Problem description: Where does the word "заявку" appear in the data? Copy every line that holds it.

Input data:
+ + + +
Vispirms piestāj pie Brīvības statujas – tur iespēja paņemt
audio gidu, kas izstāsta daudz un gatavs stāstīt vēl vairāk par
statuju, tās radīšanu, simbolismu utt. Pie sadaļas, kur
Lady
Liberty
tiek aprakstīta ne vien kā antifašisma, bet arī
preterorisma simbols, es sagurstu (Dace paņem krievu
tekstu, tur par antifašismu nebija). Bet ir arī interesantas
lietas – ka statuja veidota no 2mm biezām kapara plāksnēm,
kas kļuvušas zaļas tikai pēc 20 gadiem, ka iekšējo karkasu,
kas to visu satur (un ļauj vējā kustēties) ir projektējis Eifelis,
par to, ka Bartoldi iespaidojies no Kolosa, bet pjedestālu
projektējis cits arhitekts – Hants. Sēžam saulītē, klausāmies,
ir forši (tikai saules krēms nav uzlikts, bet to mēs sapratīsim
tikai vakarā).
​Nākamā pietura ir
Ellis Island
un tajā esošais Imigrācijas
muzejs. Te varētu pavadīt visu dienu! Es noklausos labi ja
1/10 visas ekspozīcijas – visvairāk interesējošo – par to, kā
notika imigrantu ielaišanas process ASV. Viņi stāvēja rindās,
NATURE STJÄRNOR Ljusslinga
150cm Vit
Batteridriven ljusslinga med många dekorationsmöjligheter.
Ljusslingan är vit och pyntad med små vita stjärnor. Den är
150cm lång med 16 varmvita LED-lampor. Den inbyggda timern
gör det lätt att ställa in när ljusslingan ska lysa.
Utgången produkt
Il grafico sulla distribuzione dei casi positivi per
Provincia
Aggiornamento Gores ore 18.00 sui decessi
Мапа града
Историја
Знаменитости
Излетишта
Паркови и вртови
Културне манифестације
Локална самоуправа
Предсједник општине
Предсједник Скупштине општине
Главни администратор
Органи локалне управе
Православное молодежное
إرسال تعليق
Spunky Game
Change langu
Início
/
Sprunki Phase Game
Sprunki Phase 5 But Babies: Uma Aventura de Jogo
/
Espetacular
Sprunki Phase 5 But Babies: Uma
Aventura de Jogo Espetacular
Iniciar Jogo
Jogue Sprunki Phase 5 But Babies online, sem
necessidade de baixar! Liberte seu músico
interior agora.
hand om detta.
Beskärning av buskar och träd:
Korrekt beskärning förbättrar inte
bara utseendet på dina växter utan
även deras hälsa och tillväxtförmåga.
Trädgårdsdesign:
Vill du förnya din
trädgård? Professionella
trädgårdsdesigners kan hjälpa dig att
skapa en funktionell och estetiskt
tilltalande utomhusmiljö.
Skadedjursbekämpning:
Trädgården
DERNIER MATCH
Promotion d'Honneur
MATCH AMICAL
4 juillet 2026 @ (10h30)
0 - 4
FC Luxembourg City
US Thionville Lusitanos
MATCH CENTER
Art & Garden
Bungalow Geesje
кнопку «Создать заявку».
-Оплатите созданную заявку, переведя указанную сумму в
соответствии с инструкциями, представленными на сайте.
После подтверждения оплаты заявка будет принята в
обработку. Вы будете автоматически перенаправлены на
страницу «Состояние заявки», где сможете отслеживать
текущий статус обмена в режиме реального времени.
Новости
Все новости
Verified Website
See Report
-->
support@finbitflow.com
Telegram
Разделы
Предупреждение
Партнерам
+ + + +
Solution to this problem:
кнопку «Создать заявку».
-Оплатите созданную заявку, переведя указанную сумму в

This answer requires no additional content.